Na Roma antiga, a enfermagem, assim como a medicina, era indigna dos cidadãos
romanos, sendo, então, exercida por estrangeiros ou escravos. Na Idade Média, entre os
séculos XI e XII, os cuidados com doentes passaram a ser responsabilidade das mulheres
que se dedicavam à vida religiosa. Desde os primórdios, as tarefas desempenhadas na enfermagem estiveram associadas ao trabalho feminino, pouco valorizado pela sociedade.

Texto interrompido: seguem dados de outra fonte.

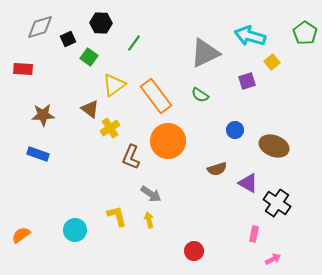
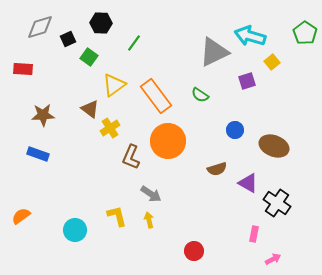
gray triangle: moved 9 px right, 1 px up
orange semicircle: moved 19 px up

No início do século XIII, ocorreu o que poderia ser chamado de “introdução à enfermagem hospitalar”, por meio do trabalho das religiosas revestido com a filosofia do amor
ao próximo. Tal concepção do trabalho da enfermagem permaneceu por muitos séculos
vinculada a essa filosofia, uma vez que as religiosas exerciam as tarefas do cuidado sem
base em conhecimentos científicos que pudessem fundamentar as atividades da profissão.
Entre os séculos XVII e XVIII, surgiram as organizações hospitalares, produto originário das realizações das congregações religiosas, e o elemento feminino que dirigia o
serviço de enfermagem era designado matron enquanto as encarregadas das enfermarias
eram as sisters.
Entre 1820 e 1910, viveu Florence Nightingale, célebre personagem inglesa, escritora, estatística, que recebeu destaque por seu trabalho pioneiro em enfermagem durante a
Guerra da Crimeia, período em que se dedicou ao atendimento de soldados feridos.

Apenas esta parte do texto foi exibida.